ПАЦИЕНТКА: Если раньше я и задумывалась об этом, то теперь совершенно не думаю, потому что видела... например, прошлым летом. Я провела здесь все лето и видела, как умирал от лейкемии четырнадцатилетний мальчик. Я видела, как умирают пятилетние дети. Все лето рядом со мной лежала девятнадцатилетняя девушка, она мучилась страшными болями и депрессией, ведь она не могла снова побывать на пляже с друзьями. Я прожила дольше этих людей и не могу сказать, что у меня возникло ощущение завершенности. Я не хочу умирать, мне нравится жить. Пару раз у меня случались приступы паники, когда я чувствовала, что рядом нет никого и никто ко мне не придет. Это бывало, когда начиналась сильная боль, понимаете? Я не тревожу медсестер, то есть стараюсь сама делать то, что могу, но при этом часто думаю, что они даже не подозревают, как я себя чувствую. Дело в том, что они не заходят ко мне, ни о чем не спросят. Знаете, мне иногда нужно просто почесать спину, это действительно нужно, но медсестры заглядывают лишь время от времени и делают только то, что положено делать тяжелобольным. Я не могу сама почесать себе спину, просто сбрасываю с кровати одеяло и извиваюсь на голой сетке.
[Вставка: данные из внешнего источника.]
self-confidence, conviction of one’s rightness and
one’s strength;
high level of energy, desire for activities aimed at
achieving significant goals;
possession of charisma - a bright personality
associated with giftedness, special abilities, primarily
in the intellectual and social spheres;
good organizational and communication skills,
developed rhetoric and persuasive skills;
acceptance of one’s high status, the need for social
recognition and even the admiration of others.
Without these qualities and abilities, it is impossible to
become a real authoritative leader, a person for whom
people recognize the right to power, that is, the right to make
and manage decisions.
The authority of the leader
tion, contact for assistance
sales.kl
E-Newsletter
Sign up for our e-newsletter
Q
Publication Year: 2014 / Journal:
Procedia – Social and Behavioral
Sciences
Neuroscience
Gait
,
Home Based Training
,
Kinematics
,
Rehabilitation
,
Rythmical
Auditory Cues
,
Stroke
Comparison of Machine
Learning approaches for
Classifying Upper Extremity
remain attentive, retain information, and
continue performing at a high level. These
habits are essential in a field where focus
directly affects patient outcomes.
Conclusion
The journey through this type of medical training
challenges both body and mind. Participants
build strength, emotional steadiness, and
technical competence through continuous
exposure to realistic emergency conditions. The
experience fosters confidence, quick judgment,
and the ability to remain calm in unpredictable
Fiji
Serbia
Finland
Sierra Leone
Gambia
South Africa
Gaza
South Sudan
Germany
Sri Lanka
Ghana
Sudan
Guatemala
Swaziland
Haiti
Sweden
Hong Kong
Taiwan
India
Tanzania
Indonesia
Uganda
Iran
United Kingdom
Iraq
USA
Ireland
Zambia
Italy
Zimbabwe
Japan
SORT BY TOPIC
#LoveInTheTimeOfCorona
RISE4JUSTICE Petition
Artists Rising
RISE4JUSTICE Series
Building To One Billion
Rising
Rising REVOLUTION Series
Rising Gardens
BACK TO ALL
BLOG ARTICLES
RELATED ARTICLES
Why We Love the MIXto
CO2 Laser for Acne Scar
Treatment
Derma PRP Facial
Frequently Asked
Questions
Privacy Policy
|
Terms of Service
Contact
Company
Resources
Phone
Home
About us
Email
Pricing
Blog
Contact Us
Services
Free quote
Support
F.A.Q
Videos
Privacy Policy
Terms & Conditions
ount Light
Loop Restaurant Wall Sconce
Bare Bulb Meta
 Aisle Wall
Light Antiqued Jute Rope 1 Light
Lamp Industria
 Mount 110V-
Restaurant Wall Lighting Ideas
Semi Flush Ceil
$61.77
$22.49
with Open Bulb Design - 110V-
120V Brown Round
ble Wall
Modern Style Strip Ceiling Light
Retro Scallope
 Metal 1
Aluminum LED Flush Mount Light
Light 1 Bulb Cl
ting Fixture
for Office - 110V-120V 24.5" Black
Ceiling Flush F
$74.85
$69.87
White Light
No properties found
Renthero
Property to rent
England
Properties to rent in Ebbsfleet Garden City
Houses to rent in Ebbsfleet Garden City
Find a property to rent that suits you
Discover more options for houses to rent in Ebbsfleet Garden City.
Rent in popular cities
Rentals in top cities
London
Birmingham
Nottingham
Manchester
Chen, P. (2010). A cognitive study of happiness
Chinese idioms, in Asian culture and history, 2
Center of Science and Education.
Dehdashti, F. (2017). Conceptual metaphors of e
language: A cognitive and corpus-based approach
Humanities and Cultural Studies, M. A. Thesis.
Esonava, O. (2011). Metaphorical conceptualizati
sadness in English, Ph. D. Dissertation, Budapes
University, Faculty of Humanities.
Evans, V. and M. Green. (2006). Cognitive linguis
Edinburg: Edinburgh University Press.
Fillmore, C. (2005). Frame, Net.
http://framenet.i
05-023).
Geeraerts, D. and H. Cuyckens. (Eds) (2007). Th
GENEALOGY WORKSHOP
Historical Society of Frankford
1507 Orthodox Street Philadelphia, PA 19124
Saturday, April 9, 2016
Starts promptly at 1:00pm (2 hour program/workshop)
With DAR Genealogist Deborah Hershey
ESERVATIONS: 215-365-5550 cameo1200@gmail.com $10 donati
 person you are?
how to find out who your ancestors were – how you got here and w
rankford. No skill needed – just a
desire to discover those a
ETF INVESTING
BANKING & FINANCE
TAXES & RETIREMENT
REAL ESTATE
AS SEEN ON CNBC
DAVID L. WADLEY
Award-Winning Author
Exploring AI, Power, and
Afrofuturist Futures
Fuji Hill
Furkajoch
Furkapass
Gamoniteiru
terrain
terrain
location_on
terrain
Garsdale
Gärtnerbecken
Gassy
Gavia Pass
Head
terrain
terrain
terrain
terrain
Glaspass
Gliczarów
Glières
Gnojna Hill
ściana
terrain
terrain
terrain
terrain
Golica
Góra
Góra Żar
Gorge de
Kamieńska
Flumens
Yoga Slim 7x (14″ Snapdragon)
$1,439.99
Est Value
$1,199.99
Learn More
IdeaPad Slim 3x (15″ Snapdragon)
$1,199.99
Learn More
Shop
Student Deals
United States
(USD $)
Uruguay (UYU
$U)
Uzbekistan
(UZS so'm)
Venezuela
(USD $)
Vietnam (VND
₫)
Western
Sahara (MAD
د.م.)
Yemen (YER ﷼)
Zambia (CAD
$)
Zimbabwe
Все остальное я делаю сама, даже если это получается медленно и временами причиняет боль. Думаю, для меня так даже лучше, но из-за этого они ко мне не заглядывают, и мне кажется, их вообще... я часами думаю, я боюсь, что однажды, если у меня начнется кровотечение или случится шок, то меня найдет уборщица, а не медсестра. Знаете, они просто входят и дают тебе таблетку — а я принимаю всего по две таблетки в день, разве что попрошу болеутоляющее...
ВРАЧ: Вас все это огорчает?
ПАЦИЕНТКА: Простите?
ВРАЧ: Это вас расстраивает?
ПАЦИЕНТКА: Это не так страшно, за исключением тех случаев, когда начинаются сильные боли либо я не могу сама подняться с кровати и никто не предлагает помощи. Я могла бы попросить о помощи, но не хочу думать, что когда-нибудь без нее не смогу обойтись. Думаю, они просто должны понимать, как идут дела у больных. Я не пытаюсь скрывать свои чувства... но когда ты стараешься и делаешь все, что можешь, самостоятельно, за это приходится платить свою цену. Понимаете, иногда я чувствовала себя совершенно разбитой, когда... знаете, послеазотного иприта и других лекарств... начинался сильный понос, и никто не заходил ко мне, чтобы проверить стул, просто спросить, как дела, ведь я бегала в туалет по десять раз подряд. Мне пришлось самой сказать об этом медсестрам — ну, о том, что я десять раз ходила в туалет. Вчера вечером я знала, что утренний рентген будет неправильный, потому что до того мне дали слишком много бария. Пришлось напомнить им, что мне нужно не меньше шести таблеток, чтобы пройти сегодня рентген. Я помню все это, ведь сама была сиделкой. Во всяком случае дома, в нашей лечебнице, медсестры заходят и спрашивают, они действительно относятся ко мне как к пациентке, а тут-просто не знаю... может, я сама во всем виновата, но, в общем-то, мне нечего стыдиться. Я рада, что делаю для себя все, что могу, хотя пару раз, когда у меня начинались сильные боли, на звонки никто не отвечал.